Dataset entries
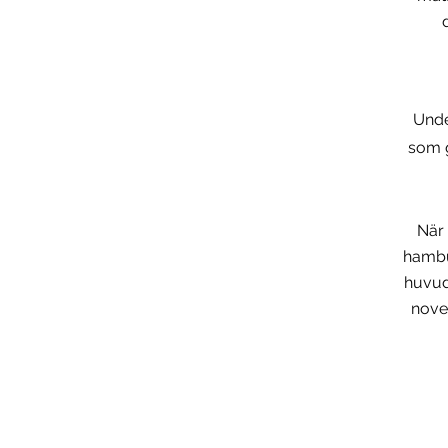
Unde
som g
När 
hambu
huvud
nove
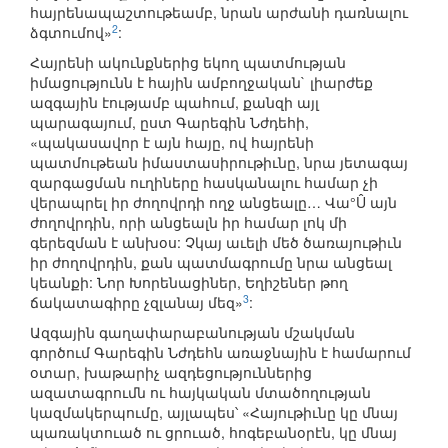
հայրենապաշտութեամբ, նրան արժանի դառնալու
2
ձգտումով»
:
Հայրենի ակունքներից եկող պատմության
իմացությունն է հային ամբողջական` լիարժեք
ազգային էությամբ պահում, քանզի այլ
պարագայում, ըստ Գարեգին Նժդեհի,
«պակասավոր է այն հայը, ով հայրենի
պատմութեան իմաստասիրութիւնը, նրա յետագայ
զարգացման ուղիները հասկանալու համար չի
վերապրել իր ժողովրդի ողջ անցեալը… Վա°Û այն
ժողովրդին, որի անցեալն իր համար լոկ մի
գերեզման է անխօս: Չկայ աւելի մեծ ծառայութիւն
իր ժողովրդին, քան պատմագրումը նրա անցեալ
կեանքի: Նոր Խորենացիներ, Եղիշեներ թող
3
ճակատագիրը չզլանայ մեզ»
:
Ազգային գաղափարաբանության մշակման
գործում Գարեգին Նժդեհն առաջնային է համարում
օտար, խաթարիչ ազդեցություններից
ազատագրումն ու հայկական մտածողության
կազմակերպումը, այլապես՝ «Հայութիւնը կը մնայ
պառակտուած ու ցրուած, հոգեբանօրէն, կը մնայ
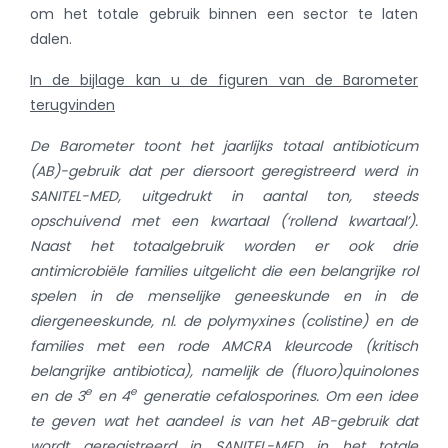
om het totale gebruik binnen een sector te laten
dalen.
In de bijlage kan u de figuren van de Barometer
terugvinden
De Barometer toont het jaarlijks totaal antibioticum
(AB)-gebruik dat per diersoort geregistreerd werd in
SANITEL-MED, uitgedrukt in aantal ton, steeds
opschuivend met een kwartaal (‘rollend kwartaal’).
Naast het totaalgebruik worden er ook drie
antimicrobiële families uitgelicht die een belangrijke rol
spelen in de menselijke geneeskunde en in de
diergeneeskunde, nl. de polymyxines (colistine) en de
families met een rode AMCRA kleurcode (kritisch
belangrijke antibiotica), namelijk de (fluoro)quinolones
e
e
en de 3
en 4
generatie cefalosporines. Om een idee
te geven wat het aandeel is van het AB-gebruik dat
wordt geregistreerd in SANITEL-MED in het totale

WHAT TO DO:
Reproduce the lines of the entries above exactly, but only from the line containing "spelen in de menselijke geneeskunde en in de" through the final line.

COMPLETED EXERCISE:
spelen in de menselijke geneeskunde en in de
diergeneeskunde, nl. de polymyxines (colistine) en de
families met een rode AMCRA kleurcode (kritisch
belangrijke antibiotica), namelijk de (fluoro)quinolones
e
e
en de 3
en 4
generatie cefalosporines. Om een idee
te geven wat het aandeel is van het AB-gebruik dat
wordt geregistreerd in SANITEL-MED in het totale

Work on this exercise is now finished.